-- Opening Marker --

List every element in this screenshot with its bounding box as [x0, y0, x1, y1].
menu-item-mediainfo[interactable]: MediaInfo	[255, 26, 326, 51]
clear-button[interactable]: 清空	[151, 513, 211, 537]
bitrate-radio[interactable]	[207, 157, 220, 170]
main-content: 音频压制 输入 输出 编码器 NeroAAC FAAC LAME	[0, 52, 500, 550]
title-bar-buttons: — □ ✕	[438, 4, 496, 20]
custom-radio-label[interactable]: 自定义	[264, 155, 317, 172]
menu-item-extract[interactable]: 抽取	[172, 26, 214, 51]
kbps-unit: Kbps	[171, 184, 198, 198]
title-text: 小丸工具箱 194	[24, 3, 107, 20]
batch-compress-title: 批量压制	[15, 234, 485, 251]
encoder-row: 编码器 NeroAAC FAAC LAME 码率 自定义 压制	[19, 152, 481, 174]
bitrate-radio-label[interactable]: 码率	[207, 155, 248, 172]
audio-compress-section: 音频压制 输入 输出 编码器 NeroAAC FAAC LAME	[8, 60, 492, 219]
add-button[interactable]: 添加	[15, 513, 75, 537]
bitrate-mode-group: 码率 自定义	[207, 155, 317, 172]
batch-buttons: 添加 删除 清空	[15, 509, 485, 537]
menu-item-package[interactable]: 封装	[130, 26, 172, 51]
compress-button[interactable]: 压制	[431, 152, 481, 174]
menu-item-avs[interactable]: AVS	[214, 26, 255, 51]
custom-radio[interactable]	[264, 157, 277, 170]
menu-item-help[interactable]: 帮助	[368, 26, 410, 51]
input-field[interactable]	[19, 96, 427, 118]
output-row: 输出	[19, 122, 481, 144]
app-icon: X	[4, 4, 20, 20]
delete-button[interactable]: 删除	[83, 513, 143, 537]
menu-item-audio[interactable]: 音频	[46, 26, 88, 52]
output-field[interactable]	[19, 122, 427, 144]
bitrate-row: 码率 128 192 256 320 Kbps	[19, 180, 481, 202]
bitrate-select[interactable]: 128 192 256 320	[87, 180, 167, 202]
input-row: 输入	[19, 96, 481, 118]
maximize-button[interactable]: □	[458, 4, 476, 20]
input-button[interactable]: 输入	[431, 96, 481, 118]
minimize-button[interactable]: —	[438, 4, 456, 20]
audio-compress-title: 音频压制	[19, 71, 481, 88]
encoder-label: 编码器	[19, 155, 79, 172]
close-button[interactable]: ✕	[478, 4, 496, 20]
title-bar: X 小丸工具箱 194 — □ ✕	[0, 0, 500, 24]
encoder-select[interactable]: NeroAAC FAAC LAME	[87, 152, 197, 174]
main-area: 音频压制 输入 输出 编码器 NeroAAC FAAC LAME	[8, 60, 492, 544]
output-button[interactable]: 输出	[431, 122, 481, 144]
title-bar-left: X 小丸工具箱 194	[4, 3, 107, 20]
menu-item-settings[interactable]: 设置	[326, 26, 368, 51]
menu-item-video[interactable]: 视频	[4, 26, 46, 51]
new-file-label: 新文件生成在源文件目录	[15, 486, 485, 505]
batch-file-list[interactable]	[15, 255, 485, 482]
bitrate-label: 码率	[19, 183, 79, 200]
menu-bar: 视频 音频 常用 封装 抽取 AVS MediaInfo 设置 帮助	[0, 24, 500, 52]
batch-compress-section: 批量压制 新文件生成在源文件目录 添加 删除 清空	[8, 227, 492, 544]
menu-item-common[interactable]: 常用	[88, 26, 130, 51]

-- Closing Marker --
-- Opening Marker --

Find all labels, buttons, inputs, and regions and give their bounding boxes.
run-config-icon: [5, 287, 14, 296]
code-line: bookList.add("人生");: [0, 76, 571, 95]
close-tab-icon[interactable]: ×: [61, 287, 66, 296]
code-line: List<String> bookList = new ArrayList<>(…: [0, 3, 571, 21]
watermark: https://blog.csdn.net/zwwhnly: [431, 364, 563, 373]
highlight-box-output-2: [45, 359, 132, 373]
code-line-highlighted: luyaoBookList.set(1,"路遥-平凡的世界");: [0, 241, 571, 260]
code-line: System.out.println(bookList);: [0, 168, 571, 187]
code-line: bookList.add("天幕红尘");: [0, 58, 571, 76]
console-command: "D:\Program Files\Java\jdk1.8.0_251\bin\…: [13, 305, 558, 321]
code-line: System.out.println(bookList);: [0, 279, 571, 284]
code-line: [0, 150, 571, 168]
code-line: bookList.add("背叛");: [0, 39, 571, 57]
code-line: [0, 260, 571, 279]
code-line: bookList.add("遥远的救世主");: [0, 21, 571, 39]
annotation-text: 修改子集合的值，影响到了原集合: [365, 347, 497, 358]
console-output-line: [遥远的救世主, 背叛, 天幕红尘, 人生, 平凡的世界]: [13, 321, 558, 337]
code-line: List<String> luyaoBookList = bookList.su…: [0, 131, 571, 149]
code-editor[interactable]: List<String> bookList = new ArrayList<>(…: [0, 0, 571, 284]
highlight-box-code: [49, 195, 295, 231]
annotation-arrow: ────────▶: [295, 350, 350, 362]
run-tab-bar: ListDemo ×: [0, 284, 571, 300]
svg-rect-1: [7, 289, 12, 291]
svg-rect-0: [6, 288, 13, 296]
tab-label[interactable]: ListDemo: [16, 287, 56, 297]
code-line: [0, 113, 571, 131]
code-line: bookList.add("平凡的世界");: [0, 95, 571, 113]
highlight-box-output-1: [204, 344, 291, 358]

-- Closing Marker --

_Exercise_. From the listing above, count every line where the word "menu" occurs; the answer is that number and nothing else.

_Solved problem_. 10